** ASSIGNED TASK **
I need all the entries repeated exactly as written.

** RECORDS FOR THIS TASK **
========================================

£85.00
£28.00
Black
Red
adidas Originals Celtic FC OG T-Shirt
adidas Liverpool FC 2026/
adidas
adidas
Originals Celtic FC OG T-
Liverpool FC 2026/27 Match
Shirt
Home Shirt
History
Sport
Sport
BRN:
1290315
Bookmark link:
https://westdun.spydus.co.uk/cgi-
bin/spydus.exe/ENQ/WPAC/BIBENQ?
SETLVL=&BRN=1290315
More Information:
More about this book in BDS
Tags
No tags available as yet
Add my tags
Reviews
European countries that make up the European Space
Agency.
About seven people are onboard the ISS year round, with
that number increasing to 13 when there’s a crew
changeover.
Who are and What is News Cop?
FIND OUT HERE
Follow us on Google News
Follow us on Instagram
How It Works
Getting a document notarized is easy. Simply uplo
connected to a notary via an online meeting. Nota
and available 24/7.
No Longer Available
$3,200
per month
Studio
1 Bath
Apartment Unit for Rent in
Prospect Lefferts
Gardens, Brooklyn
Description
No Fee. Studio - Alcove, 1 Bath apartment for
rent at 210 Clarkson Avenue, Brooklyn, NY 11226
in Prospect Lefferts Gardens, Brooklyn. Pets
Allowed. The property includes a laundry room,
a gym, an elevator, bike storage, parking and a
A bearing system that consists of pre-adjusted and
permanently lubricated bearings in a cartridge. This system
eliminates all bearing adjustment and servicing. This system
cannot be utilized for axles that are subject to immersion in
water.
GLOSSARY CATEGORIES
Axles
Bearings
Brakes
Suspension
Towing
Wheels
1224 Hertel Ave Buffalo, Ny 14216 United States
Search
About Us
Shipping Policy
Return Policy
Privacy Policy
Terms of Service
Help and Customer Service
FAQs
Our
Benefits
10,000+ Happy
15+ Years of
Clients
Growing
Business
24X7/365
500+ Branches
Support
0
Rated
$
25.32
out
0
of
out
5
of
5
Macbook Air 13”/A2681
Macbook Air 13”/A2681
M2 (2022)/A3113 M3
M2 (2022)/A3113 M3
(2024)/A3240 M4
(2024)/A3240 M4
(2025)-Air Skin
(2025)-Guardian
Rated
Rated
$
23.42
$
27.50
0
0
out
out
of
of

========================================

** EXERCISE RESPONSE **
£85.00
£28.00
Black
Red
adidas Originals Celtic FC OG T-Shirt
adidas Liverpool FC 2026/
adidas
adidas
Originals Celtic FC OG T-
Liverpool FC 2026/27 Match
Shirt
Home Shirt
History
Sport
Sport
BRN:
1290315
Bookmark link:
https://westdun.spydus.co.uk/cgi-
bin/spydus.exe/ENQ/WPAC/BIBENQ?
SETLVL=&BRN=1290315
More Information:
More about this book in BDS
Tags
No tags available as yet
Add my tags
Reviews
European countries that make up the European Space
Agency.
About seven people are onboard the ISS year round, with
that number increasing to 13 when there’s a crew
changeover.
Who are and What is News Cop?
FIND OUT HERE
Follow us on Google News
Follow us on Instagram
How It Works
Getting a document notarized is easy. Simply uplo
connected to a notary via an online meeting. Nota
and available 24/7.
No Longer Available
$3,200
per month
Studio
1 Bath
Apartment Unit for Rent in
Prospect Lefferts
Gardens, Brooklyn
Description
No Fee. Studio - Alcove, 1 Bath apartment for
rent at 210 Clarkson Avenue, Brooklyn, NY 11226
in Prospect Lefferts Gardens, Brooklyn. Pets
Allowed. The property includes a laundry room,
a gym, an elevator, bike storage, parking and a
A bearing system that consists of pre-adjusted and
permanently lubricated bearings in a cartridge. This system
eliminates all bearing adjustment and servicing. This system
cannot be utilized for axles that are subject to immersion in
water.
GLOSSARY CATEGORIES
Axles
Bearings
Brakes
Suspension
Towing
Wheels
1224 Hertel Ave Buffalo, Ny 14216 United States
Search
About Us
Shipping Policy
Return Policy
Privacy Policy
Terms of Service
Help and Customer Service
FAQs
Our
Benefits
10,000+ Happy
15+ Years of
Clients
Growing
Business
24X7/365
500+ Branches
Support
0
Rated
$
25.32
out
0
of
out
5
of
5
Macbook Air 13”/A2681
Macbook Air 13”/A2681
M2 (2022)/A3113 M3
M2 (2022)/A3113 M3
(2024)/A3240 M4
(2024)/A3240 M4
(2025)-Air Skin
(2025)-Guardian
Rated
Rated
$
23.42
$
27.50
0
0
out
out
of
of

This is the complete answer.